In media, Kent knew where all the landmines were buried. In environment, not so much. “That was a deliberate strategy,” said a Conservative MP. “That way there’d be no assumption he had all the answers.”

Checkmate!

Here is Kent on cap-and-trade: “We had it on the table”; “We’ve taken that out”; “There’s no expectation of cap-and-trade”; “We don’t believe it would be wise”; “It can always be something to consider.”

When his department pointlessly targeted the closure of 21 of 23 water monitoring stations in the Northwest Territories – news that embarrassed the prime minister during his annual True North tour last summer – Kent said he had no idea what happened. When his department cut 776 jobs, Kent said that was all the staff’s doing.

Even Kent’s prowess in public speaking failed him in moments of stress. Exasperated one day by oil sands criticism, Kent vaulted into a giddy speech that sent Conservative eyes rolling. “That oil goes to strengthen democracy,” he said. “I’m not going to stand by while outsiders slander Canada, Canadian practices, values and our ethical oil!”

Kent is probably not entirely to blame. “You need political skills and sharp elbows,” says David Anderson, a Liberal who survived a record five years in the portfolio. “A lot of ministers get very fed up. The problem at environment is you cannot give any-body any-thing.”

Anderson, now 74, was a veteran of brawling British Columbia politics and years of cabinet infighting before he landed at the environment department in 1999. “You have to fight extra hard when you don’t have allies,” he says.

Now retired to Victoria, Anderson checks off Environment Canada deficiencies with military precision: a) no clear focus; b) no clear jurisdiction; c) no clear constituency. “In other departments you can do things for people,” he explains. “A minister has got to have some trading chips.”

Of the 39 chairs around the current cabinet table, 18 are mandated to promote economic growth – jobs, money, investment.
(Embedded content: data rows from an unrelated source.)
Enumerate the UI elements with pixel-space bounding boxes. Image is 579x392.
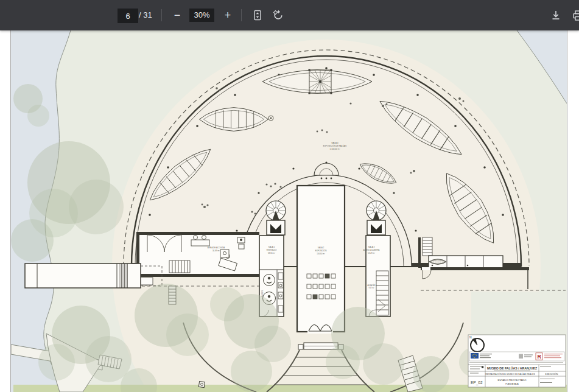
svg-text:9.37 m²: 9.37 m² bbox=[368, 287, 374, 289]
download-button[interactable] bbox=[548, 0, 564, 30]
interior-stairs bbox=[169, 261, 190, 273]
zoom-in-icon: + bbox=[225, 9, 231, 22]
room-label-aseos: ASEOS bbox=[261, 290, 264, 296]
svg-text:EXPOSICIÓN: EXPOSICIÓN bbox=[315, 249, 327, 252]
title-block: N R bbox=[468, 335, 566, 387]
zoom-out-button[interactable]: − bbox=[169, 0, 185, 30]
svg-text:34.89 m²: 34.89 m² bbox=[212, 250, 220, 252]
svg-text:ACCESO A CUBIERTA: ACCESO A CUBIERTA bbox=[363, 249, 380, 251]
svg-text:SALA 2: SALA 2 bbox=[318, 247, 325, 249]
svg-text:53.29 m²: 53.29 m² bbox=[368, 252, 375, 254]
drawing-state: ESTADO PROYECTADO bbox=[497, 379, 527, 382]
micro-text-row bbox=[469, 362, 563, 363]
svg-text:EXPOSICIÓN DE FALÚAS: EXPOSICIÓN DE FALÚAS bbox=[323, 144, 346, 147]
svg-text:156.60 m²: 156.60 m² bbox=[317, 253, 325, 255]
svg-text:SALA 3: SALA 3 bbox=[368, 246, 375, 248]
zoom-in-button[interactable]: + bbox=[220, 0, 236, 30]
svg-text:58.55 m²: 58.55 m² bbox=[268, 252, 275, 254]
sheet-number: EP_02 bbox=[471, 380, 483, 385]
utility-marker bbox=[198, 381, 205, 387]
svg-text:1.100,00 m²: 1.100,00 m² bbox=[329, 148, 340, 150]
toolbar-divider bbox=[161, 9, 162, 21]
spiral-stair-left bbox=[266, 201, 286, 235]
floor-label: PLANTA BAJA bbox=[505, 383, 519, 385]
svg-text:ÁREA DE ACOGIDA: ÁREA DE ACOGIDA bbox=[208, 247, 225, 249]
download-icon bbox=[550, 9, 562, 21]
pdf-page-canvas[interactable]: SALA 4 EXPOSICIÓN DE FALÚAS 1.100,00 m² bbox=[10, 30, 567, 392]
rotate-icon bbox=[272, 9, 284, 21]
svg-text:R: R bbox=[538, 354, 542, 360]
print-button[interactable] bbox=[570, 0, 579, 30]
sala3-roof-access: SALA 3 ACCESO A CUBIERTA 53.29 m² ALMACÉ… bbox=[363, 236, 390, 317]
page-number-input[interactable] bbox=[118, 9, 138, 23]
fit-page-icon bbox=[251, 9, 264, 21]
pdf-toolbar: / 31 − 30% + bbox=[0, 0, 579, 30]
page-total-label: / 31 bbox=[139, 0, 152, 30]
eu-flag-logo bbox=[471, 353, 492, 359]
display-case bbox=[429, 256, 503, 268]
zoom-out-icon: − bbox=[174, 9, 181, 22]
rotate-button[interactable] bbox=[270, 0, 286, 30]
phase-label: EJECUCIÓN bbox=[546, 373, 558, 376]
toolbar-divider bbox=[241, 9, 242, 21]
project-title: MUSEO DE FALÚAS / ARANJUEZ bbox=[487, 366, 538, 370]
svg-text:SALA 1: SALA 1 bbox=[268, 246, 275, 248]
zoom-level[interactable]: 30% bbox=[189, 9, 214, 22]
svg-text:SALA 4: SALA 4 bbox=[331, 142, 338, 144]
print-icon bbox=[572, 9, 579, 21]
fit-page-button[interactable] bbox=[250, 0, 265, 30]
svg-text:N: N bbox=[469, 335, 472, 339]
floor-plan-drawing: SALA 4 EXPOSICIÓN DE FALÚAS 1.100,00 m² bbox=[11, 30, 567, 392]
straight-stair bbox=[376, 271, 388, 315]
svg-text:VESTÍBULO: VESTÍBULO bbox=[267, 249, 278, 251]
seat-grid bbox=[307, 274, 335, 299]
exterior-steps-right bbox=[423, 237, 432, 256]
project-subtitle: RESTAURACIÓN DEL MUSEO DE FALÚAS REALES bbox=[485, 373, 535, 376]
spiral-stair-right bbox=[367, 201, 386, 235]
Their missions are unmistakable. Kent on the other hand is minister of earth, wind and water – most of which falls under provincial jurisdiction, anyhow.

“I mean, Natural Resources Canada is organized to promote the development of the natural resources of Canada!” says Anderson; “Environment, you have nothing. It’s sort of a vague, general good with long-term unknowns, which often are not understood by the ministers themselves.”

Peter Kent marked his first anniversary as environment minister January 4. No celebration of any kind was planned.

Tom Korski is a reporter and independent documentary filmmaker on Parliament Hill. In his Prairie past he was the 1992 president of the Alberta Press Gallery.